Paradigm difference: SC-NeuroCore performs bit-true stochastic computation (uint64 popcount on packed bitstreams, L=256-512 bits per value). snnTorch does float32 matrix multiply. SC-NeuroCore is hardware-faithful (maps directly to Verilog RTL); snnTorch is GPU-optimized but not synthesizable.

  • At small scale (1-100 neurons), SC-NeuroCore's zero-overhead Python step is 237x faster than snnTorch's PyTorch dispatch overhead.
  • At medium scale (500 neurons), Rust SIMD engine is 2x faster than snnTorch.
  • At large scale (1000+), snnTorch's O(n^2) float matmul beats bitstream packing at O(n^2 * L).
  • Rust engine provides 9-21x speedup over Python SC at all scales.
python benchmarks/snntorch_vs_sc_microbench.py --runs 5 --scales 100 500 1000

16. Spike Codec Library (2026-03-25)

Compression ratios for the spike codec library. All codecs lossless. Measured on (2000 x 64) rasters at various firing rates.

ISI Codec vs General-Purpose Compressors

Auto entropy selection (varint for sparse, Huffman for dense):

Firing Rate ISI (auto) zlib-9 lzma ISI Advantage
0.1% 401x 359x 194x +12% over zlib
1% 78x 65x 48x +20% over zlib
5% 24x 19x 20x +28% over zlib
10% 16x 12x 13x +30% over zlib
30% 8.8x 7.0x 7.8x +24% over zlib

Context Predictor on Structured Data

Periodic bursting (32ch, 5-spike bursts every 50 steps):

Predictor Ratio Accuracy
ISI (no prediction) 8.6x
EMA 8.5x 90.0%
Context (Markov) 25.5x 97.8%

Realistic SpikeInterface Benchmarks

SpikeInterface ground-truth recordings with physiological ISI distributions:

Scenario Channels Units Firing Rate Best Ratio
Neuropixels-like 96 10 1-5 Hz 457x
BCI-scale 256 50 0.5-3 Hz 756x
High-density 384 100 1-10 Hz 317x

All above Neuralink 200x target.

Yosys Synthesis (gate counts)

Generic gate-level synthesis via Yosys 0.63:

Verilog Module Cells Function
sc_bitstream_encoder.v 115 LFSR predictor (bit-true with Python/Rust)
sc_cordiv.v 2 Stochastic division
sc_dotproduct_to_current.v 448 AND accumulation + popcount
sc_aer_encoder.v 1,423 Priority encoder for AER
sc_event_neuron.v 2,135 Event-driven LIF
sc_lif_neuron.v 3,134 Q8.8 fixed-point LIF

1024-channel codec estimate: ~406K gates, ~0.02 mm^2 at 7nm.

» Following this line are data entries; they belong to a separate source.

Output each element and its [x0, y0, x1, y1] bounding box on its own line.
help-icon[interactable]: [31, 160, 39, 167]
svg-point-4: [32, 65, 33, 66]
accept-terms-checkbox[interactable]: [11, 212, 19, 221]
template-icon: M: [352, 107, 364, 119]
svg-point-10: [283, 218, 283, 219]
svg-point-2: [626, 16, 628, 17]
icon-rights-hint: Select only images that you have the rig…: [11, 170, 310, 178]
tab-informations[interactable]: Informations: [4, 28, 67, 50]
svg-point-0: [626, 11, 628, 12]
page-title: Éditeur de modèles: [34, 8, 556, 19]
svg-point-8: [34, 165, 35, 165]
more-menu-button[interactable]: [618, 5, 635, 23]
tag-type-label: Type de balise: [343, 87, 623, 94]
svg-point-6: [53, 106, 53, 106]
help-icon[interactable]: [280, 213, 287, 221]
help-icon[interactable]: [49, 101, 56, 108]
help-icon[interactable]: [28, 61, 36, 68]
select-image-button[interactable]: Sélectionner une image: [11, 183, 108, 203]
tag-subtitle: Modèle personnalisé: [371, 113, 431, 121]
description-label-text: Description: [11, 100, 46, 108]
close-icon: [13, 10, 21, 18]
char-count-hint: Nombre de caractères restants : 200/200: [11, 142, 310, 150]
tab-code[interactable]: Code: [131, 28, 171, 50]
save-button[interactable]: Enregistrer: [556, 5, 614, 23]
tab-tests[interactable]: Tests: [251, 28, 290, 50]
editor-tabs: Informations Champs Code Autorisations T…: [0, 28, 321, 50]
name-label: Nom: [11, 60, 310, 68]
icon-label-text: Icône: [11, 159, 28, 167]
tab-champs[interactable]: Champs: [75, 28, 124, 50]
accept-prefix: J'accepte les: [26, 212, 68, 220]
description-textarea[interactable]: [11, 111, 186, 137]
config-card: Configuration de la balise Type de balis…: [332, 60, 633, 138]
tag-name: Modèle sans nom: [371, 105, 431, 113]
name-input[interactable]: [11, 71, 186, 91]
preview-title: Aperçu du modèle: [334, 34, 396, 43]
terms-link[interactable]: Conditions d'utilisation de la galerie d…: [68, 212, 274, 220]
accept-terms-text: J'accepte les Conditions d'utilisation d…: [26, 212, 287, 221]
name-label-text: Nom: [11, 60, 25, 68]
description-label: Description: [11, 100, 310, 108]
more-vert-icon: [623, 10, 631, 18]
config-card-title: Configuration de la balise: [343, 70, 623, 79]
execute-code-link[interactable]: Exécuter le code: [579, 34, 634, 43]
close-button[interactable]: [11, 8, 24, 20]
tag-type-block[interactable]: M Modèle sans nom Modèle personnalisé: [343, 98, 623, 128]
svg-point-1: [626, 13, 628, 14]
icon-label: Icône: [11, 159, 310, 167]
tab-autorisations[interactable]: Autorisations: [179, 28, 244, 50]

WaveformCodec: Raw Electrode Compression

End-to-end pipeline: raw 10-bit ADC -> spike detect -> template match -> compress. Measured on synthetic 1024-channel, 1 second at 20 kHz:

Metric Value
Raw data 40,960,000 bytes (328 Mbit/s)
Compressed (q=4) 1,703,435 bytes (13.6 Mbit/s)
Compression ratio 24x
Spikes detected 3,087
Templates learned 16
Bluetooth capacity 15 Mbit/s
Fits in uplink YES

Scaling (4-bit background quantization):

Channels Raw Mbit/s Compressed Mbit/s Fits BT
128 26 1.0 YES
256 51 2.0 YES
384 77 3.0 YES
1024 205 8.0 YES
3072 614 23.9 NO

Competitive comparison (raw waveform compression):

Method Compression Notes
MuSCoRE (2023) 50-100x Multi-scale decomposition, academic
CREST (2022) 10-50x Raw electrode, academic
SC-NeuroCore WaveformCodec 24x Spike-aware pipeline, open source
Delta + arithmetic (standard) 5-15x No spike awareness

Notes

  • Python benchmarks run in --full mode (10x iterations vs quick).
  • Rust benchmarks use Criterion defaults (100 samples, 3s warmup).
  • v2 vs v3 comparison shows PyO3 FFI overhead for small payloads; Section 7 reports true Rust throughput without FFI.
  • Brian2 installed with numpy 2.4.2 (its requirement); benchmarks run after downgrading to numpy 1.26.4 for sc-neurocore compatibility.